## Work instruction
Please go line by line and repeat the data below exactly, with no images.

::::::

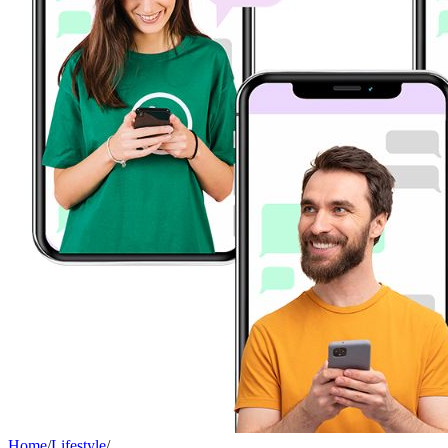
Home
/
Lifestyle
/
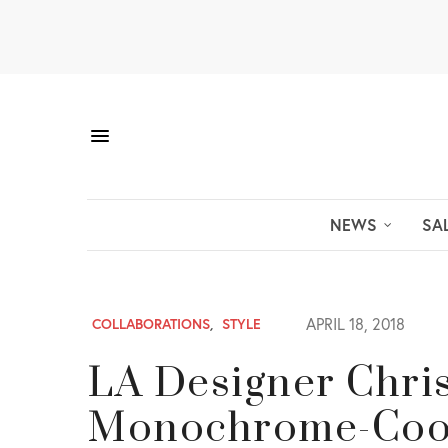
NEWS
SA
APRIL 18, 2018
COLLABORATIONS
,
STYLE
LA Designer Chri
Monochrome-Cool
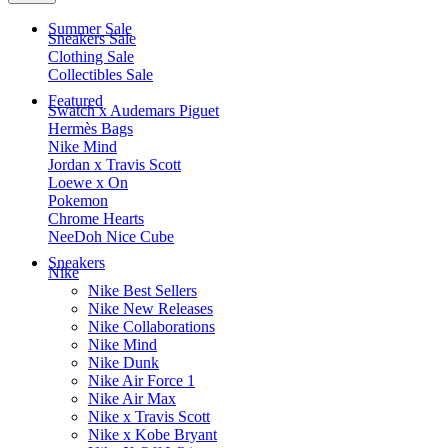
Summer Sale
Sneakers Sale
Clothing Sale
Collectibles Sale
Featured
Swatch x Audemars Piguet
Hermès Bags
Nike Mind
Jordan x Travis Scott
Loewe x On
Pokemon
Chrome Hearts
NeeDoh Nice Cube
Sneakers
Nike
Nike Best Sellers
Nike New Releases
Nike Collaborations
Nike Mind
Nike Dunk
Nike Air Force 1
Nike Air Max
Nike x Travis Scott
Nike x Kobe Bryant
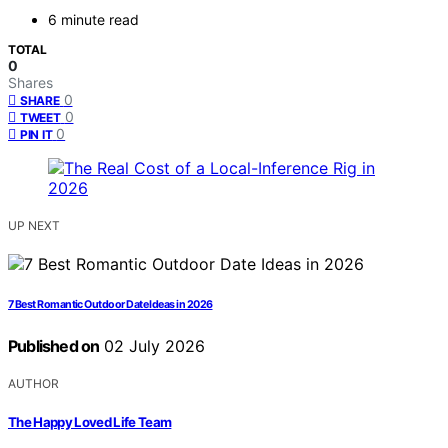
6 minute read
TOTAL
0
Shares
0
SHARE
0
TWEET
0
PIN IT
UP NEXT
7 Best Romantic Outdoor Date Ideas in 2026
Published on
02 July 2026
AUTHOR
The Happy Loved Life Team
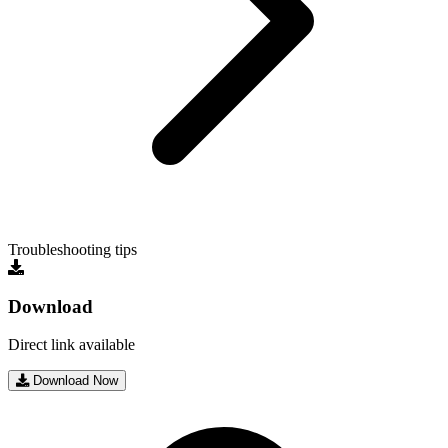
Troubleshooting tips
Download
Direct link available
Download Now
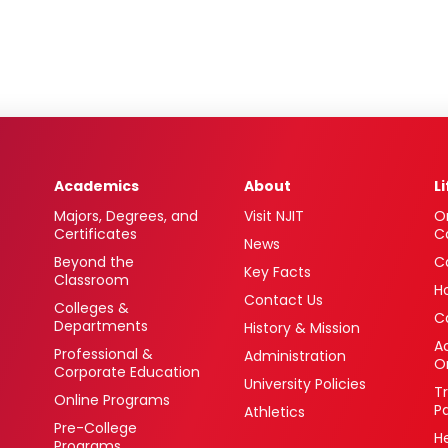
Academics
About
L
Majors, Degrees, and
Visit NJIT
O
Certificates
C
News
Beyond the
C
Key Facts
Classroom
H
Contact Us
Colleges &
C
Departments
History & Mission
Ac
Professional &
Administration
O
Corporate Education
University Policies
T
Online Programs
P
Athletics
Pre-College
H
Programs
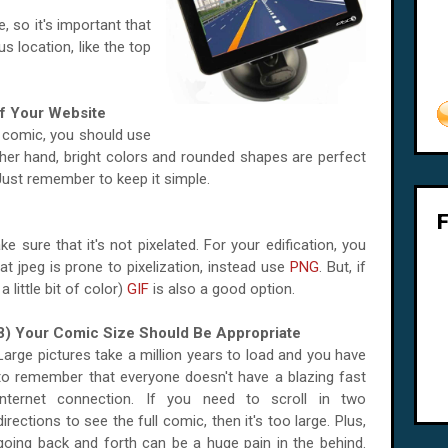
, so it's important that
s location, like the top
f Your Website
ir comic, you should use
other hand, bright colors and rounded shapes are perfect
ust remember to keep it simple.
 sure that it's not pixelated. For your edification, you
 jpeg is prone to pixelization, instead use
PNG
. But, if
 little bit of color)
GIF
is also a good option.
8) Your Comic Size Should Be Appropriate
Large pictures take a million years to load and you have
to remember that everyone doesn't have a blazing fast
internet connection. If you need to scroll in two
directions to see the full comic, then it's too large. Plus,
going back and forth can be a huge pain in the behind.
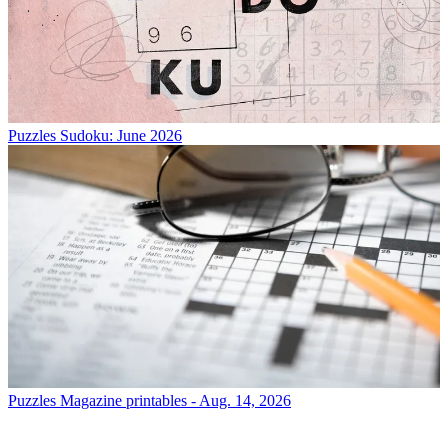
Puzzles
Sudoku: June 2026
Puzzles
Magazine printables - Aug. 14, 2026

::::::

## Solution for this problem
Home
/
Lifestyle
/
NEWS
SA
APRIL 18, 2018
COLLABORATIONS
,
STYLE
LA Designer Chri
Monochrome-Cool
Summer Sale
Sneakers Sale
Clothing Sale
Collectibles Sale
Featured
Swatch x Audemars Piguet
Hermès Bags
Nike Mind
Jordan x Travis Scott
Loewe x On
Pokemon
Chrome Hearts
NeeDoh Nice Cube
Sneakers
Nike
Nike Best Sellers
Nike New Releases
Nike Collaborations
Nike Mind
Nike Dunk
Nike Air Force 1
Nike Air Max
Nike x Travis Scott
Nike x Kobe Bryant
6 minute read
TOTAL
0
Shares
0
SHARE
0
TWEET
0
PIN IT
UP NEXT
7 Best Romantic Outdoor Date Ideas in 2026
Published on
02 July 2026
AUTHOR
The Happy Loved Life Team
Troubleshooting tips
Download
Direct link available
Download Now
Academics
About
L
Majors, Degrees, and
Visit NJIT
O
Certificates
C
News
Beyond the
C
Key Facts
Classroom
H
Contact Us
Colleges &
C
Departments
History & Mission
Ac
Professional &
Administration
O
Corporate Education
University Policies
T
Online Programs
P
Athletics
Pre-College
H
Programs
, so it's important that
s location, like the top
f Your Website
ir comic, you should use
other hand, bright colors and rounded shapes are perfect
ust remember to keep it simple.
 sure that it's not pixelated. For your edification, you
 jpeg is prone to pixelization, instead use
PNG
. But, if
 little bit of color)
GIF
is also a good option.
8) Your Comic Size Should Be Appropriate
Large pictures take a million years to load and you have
to remember that everyone doesn't have a blazing fast
internet connection. If you need to scroll in two
directions to see the full comic, then it's too large. Plus,
going back and forth can be a huge pain in the behind.
Puzzles
Sudoku: June 2026
Puzzles
Magazine printables - Aug. 14, 2026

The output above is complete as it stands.